SEOUL — The utility of non-fungible tokens (NFTs) took a significant leap into the heart of traditional corporate property rights this week, as a prominent Asian entertainment conglomerate announced it has successfully registered its entire digital intellectual property (IP) library as a series of NFTs on a public ledger. The move signals a decisive shift away from static digital art drops and toward utilizing blockchain architecture as the ultimate, unhackable notary public for global creative industries.
The studio is utilizing the NFT ledger to establish an immutable, publicly verifiable record of “Proof of Origin” for thousands of character designs, music tracks, and storylines.

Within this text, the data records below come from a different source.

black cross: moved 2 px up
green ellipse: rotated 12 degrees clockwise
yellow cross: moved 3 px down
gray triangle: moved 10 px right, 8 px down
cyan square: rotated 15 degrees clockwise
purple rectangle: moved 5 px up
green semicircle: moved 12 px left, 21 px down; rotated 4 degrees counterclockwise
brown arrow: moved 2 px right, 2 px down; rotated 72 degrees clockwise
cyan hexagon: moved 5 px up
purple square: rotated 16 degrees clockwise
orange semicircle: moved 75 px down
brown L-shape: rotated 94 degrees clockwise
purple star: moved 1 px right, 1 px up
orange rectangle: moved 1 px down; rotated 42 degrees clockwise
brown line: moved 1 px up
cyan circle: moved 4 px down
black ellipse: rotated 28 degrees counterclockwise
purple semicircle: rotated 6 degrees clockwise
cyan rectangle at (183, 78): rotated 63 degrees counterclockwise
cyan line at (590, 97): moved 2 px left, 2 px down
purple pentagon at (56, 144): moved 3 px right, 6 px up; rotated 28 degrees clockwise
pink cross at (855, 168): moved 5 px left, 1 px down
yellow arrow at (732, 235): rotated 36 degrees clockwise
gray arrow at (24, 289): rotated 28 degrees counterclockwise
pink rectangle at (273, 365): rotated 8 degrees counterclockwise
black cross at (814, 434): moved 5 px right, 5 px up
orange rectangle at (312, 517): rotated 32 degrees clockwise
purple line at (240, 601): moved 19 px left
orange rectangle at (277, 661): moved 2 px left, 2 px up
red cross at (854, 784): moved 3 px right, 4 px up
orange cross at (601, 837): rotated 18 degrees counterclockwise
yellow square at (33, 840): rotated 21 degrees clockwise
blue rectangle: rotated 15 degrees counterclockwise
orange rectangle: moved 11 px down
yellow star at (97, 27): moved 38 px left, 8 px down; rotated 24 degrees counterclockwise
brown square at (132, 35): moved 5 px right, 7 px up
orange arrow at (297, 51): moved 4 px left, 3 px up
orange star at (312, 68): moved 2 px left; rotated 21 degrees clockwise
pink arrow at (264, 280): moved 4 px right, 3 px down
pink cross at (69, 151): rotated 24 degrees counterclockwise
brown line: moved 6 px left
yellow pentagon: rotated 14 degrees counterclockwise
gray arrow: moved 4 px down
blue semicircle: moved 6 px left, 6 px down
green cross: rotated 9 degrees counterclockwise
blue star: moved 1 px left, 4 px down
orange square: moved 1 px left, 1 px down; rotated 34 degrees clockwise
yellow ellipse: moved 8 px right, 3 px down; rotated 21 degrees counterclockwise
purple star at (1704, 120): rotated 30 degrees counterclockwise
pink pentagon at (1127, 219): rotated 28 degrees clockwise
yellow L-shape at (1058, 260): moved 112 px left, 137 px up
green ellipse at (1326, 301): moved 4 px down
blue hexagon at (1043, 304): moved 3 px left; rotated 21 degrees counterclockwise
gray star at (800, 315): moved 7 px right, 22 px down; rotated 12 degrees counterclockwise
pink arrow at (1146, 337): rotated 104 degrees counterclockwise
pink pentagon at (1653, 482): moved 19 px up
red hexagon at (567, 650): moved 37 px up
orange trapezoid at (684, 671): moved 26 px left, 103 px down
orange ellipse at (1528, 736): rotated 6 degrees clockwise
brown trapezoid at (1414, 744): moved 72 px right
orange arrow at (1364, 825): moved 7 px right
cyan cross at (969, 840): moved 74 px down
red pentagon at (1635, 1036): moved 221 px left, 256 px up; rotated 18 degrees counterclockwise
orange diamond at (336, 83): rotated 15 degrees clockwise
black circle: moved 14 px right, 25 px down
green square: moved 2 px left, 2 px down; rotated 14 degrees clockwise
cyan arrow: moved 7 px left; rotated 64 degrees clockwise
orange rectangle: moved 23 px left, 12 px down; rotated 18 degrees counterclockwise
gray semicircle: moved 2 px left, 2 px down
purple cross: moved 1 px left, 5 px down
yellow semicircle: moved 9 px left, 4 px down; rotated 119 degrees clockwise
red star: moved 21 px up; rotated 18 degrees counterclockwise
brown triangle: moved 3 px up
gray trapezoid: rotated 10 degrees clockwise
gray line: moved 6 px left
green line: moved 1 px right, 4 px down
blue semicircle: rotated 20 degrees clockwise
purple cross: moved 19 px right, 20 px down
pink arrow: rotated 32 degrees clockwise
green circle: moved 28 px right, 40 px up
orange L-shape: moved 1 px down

This cryptographic provenance allows the studio to instantly verify its copyright ownership during international distribution negotiations and provides a powerful legal bulwark against unauthorized AI scraping and deepfake replication.
Crucially, the NFTs are engineered with embedded “IP Royalty” smart contracts. These contracts automatically ensure that whenever a piece of the studio’s digital IP is licensed or utilized by a third party, a predefined percentage of the transaction fee is instantly routed back to the original creators in real-time. This eliminates the multi-month settlement delays and opaque accounting practices that have historically plagued the global licensing industry.
“We are essentially building the ‘Gutenberg Press’ for digital ownership,” explained the studio’s chief technology officer. “By tokenizing our IP, we are moving from a fragile system of physical contracts into a world of deterministic, self-executing code. The NFT is no longer a speculative asset; it is the foundational infrastructure that allows creators to finally control and monetize their work in an increasingly complex digital landscape.”